The case for exercising rights on religion
Behind the dispute between Beijing and the Vatican over who wields authority over China's Catholics, people of various faiths have taken advantage of a narrow degree of tolerance for religious practices, even if they have had to keep a low profile or remain underground. So long as they are not perceived to be a threat to state authority, some Tsaoist, Buddhist, Islamic and Christian groups have been able to follow their beliefs without being harassed as violently as in earlier periods. In a rude reverse to this limited progress, Beijing police last Sunday raided an outdoor Christian service in which more than 160 were taken away, prompting fears that a new round of persecution of underground churches is under way.
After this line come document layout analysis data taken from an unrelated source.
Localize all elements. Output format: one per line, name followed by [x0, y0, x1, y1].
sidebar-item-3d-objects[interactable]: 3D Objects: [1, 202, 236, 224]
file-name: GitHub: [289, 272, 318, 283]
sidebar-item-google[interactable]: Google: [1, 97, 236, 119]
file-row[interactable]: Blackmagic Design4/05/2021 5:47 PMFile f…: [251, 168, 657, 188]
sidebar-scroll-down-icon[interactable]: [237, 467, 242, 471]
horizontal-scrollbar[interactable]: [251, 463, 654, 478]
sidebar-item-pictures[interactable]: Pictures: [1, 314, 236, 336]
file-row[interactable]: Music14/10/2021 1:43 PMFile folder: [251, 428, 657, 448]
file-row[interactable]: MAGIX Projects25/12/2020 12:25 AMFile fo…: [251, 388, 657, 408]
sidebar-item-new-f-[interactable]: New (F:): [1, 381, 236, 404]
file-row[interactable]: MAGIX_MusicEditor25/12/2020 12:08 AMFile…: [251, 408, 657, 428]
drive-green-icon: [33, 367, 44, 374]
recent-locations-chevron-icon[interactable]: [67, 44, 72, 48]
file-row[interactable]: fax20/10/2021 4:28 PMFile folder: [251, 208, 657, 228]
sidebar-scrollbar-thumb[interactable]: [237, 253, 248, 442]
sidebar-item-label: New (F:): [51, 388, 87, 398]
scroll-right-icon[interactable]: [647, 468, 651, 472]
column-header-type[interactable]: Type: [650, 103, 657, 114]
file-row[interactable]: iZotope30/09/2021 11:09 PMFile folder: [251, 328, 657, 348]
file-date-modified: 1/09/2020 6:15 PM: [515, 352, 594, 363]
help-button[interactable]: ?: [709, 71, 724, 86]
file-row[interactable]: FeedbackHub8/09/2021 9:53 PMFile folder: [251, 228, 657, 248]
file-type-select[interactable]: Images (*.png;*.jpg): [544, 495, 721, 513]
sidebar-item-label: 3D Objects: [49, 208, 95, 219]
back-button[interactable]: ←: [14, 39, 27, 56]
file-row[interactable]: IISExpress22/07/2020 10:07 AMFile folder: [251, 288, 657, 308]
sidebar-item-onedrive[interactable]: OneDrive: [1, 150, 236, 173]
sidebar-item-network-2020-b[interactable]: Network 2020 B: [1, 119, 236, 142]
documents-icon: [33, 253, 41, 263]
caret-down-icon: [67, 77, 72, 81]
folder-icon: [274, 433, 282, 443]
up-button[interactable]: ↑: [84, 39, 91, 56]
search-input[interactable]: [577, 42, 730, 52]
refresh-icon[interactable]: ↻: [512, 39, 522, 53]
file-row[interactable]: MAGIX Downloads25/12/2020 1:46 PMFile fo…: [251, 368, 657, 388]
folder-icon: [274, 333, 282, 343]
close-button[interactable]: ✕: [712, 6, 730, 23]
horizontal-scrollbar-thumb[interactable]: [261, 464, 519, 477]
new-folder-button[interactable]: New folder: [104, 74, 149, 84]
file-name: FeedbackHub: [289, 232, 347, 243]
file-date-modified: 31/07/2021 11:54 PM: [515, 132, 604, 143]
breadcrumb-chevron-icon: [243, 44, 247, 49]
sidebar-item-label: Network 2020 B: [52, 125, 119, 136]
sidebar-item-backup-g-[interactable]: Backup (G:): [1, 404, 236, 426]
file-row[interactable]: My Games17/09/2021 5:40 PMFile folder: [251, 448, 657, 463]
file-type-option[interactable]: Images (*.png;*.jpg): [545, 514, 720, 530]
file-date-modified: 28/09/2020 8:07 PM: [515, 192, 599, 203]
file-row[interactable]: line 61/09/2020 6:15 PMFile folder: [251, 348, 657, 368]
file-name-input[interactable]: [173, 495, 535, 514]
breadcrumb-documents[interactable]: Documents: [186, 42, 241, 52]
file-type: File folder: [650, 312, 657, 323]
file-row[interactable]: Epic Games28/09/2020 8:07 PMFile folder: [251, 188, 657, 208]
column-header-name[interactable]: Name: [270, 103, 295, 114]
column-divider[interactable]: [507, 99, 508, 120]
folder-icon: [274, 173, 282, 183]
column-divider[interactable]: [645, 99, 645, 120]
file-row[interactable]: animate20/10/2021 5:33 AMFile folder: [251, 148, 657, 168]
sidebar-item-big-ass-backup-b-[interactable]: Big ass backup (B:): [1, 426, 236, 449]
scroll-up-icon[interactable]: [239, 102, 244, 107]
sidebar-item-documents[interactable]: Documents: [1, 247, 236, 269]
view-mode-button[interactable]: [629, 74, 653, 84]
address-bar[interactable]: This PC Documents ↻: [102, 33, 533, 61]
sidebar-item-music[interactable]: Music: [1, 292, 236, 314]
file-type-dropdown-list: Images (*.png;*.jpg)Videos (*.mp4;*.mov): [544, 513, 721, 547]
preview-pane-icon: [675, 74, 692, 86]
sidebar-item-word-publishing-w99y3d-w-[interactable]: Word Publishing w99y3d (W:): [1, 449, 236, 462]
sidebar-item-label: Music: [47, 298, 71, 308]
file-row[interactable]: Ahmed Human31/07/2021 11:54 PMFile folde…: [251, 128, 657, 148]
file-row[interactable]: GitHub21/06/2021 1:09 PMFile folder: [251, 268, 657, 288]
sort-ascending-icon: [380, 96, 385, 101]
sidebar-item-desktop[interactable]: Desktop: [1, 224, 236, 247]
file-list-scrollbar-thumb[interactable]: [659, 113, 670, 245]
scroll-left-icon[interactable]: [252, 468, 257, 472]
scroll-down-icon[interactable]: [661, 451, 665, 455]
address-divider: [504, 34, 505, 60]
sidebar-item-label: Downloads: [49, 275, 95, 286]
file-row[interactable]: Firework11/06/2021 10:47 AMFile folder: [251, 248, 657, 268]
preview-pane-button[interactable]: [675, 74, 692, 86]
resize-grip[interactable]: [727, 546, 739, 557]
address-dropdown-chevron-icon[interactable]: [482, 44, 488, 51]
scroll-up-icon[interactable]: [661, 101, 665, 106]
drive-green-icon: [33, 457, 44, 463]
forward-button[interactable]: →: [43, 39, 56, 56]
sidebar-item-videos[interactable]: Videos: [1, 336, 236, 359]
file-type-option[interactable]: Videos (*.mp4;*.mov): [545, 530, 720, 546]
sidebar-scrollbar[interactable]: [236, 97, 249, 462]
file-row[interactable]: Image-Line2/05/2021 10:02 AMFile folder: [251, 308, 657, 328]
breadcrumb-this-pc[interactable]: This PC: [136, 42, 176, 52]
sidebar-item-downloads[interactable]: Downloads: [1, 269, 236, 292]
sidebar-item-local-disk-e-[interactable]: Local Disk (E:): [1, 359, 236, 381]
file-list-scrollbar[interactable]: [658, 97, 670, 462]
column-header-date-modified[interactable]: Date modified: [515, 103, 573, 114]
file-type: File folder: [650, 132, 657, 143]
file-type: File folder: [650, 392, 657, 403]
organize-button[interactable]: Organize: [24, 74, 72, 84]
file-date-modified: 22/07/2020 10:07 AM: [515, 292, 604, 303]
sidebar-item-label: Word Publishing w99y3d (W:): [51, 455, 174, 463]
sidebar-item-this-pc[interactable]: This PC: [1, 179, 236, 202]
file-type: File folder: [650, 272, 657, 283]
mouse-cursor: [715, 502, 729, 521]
The congregation of Shouwang Protestant Church cannot be blamed for thinking so. They have nowhere to worship after officials pressured the landlord of a film studio to stop renting his premises to them following the previous Sunday service - the 20th time in 18 years they had been forced to move on. In 2009, the authorities stopped the owner of a commercial building from completing the 27 million yuan (HK$32 million) sale of a 1,500 square metre space to the church after it had paid the price in full.
The pastor and church members - mainly middle-class, university educated professionals - insist the outdoor service was not a show of defiance, but only an attempt to follow the Bible's injunction to worship every Sunday. The treatment of this congregation, one of the largest house churches on the mainland, now serves as an unmistakable warning to religious groups not to over-reach official tolerance. It is extremely regrettable if the communist authorities, so firmly in control and so confident in their stewardship of a rising great world power, still feel it necessary to persecute believers. Fears of a new round of persecution are partly fed by the sweeping crackdown on political dissent in the wake of the jasmine uprisings in the Middle East. But the Communist Party's grip on power is surely firm enough now to allow people to exercise the right to practise their religion as enshrined in the constitution.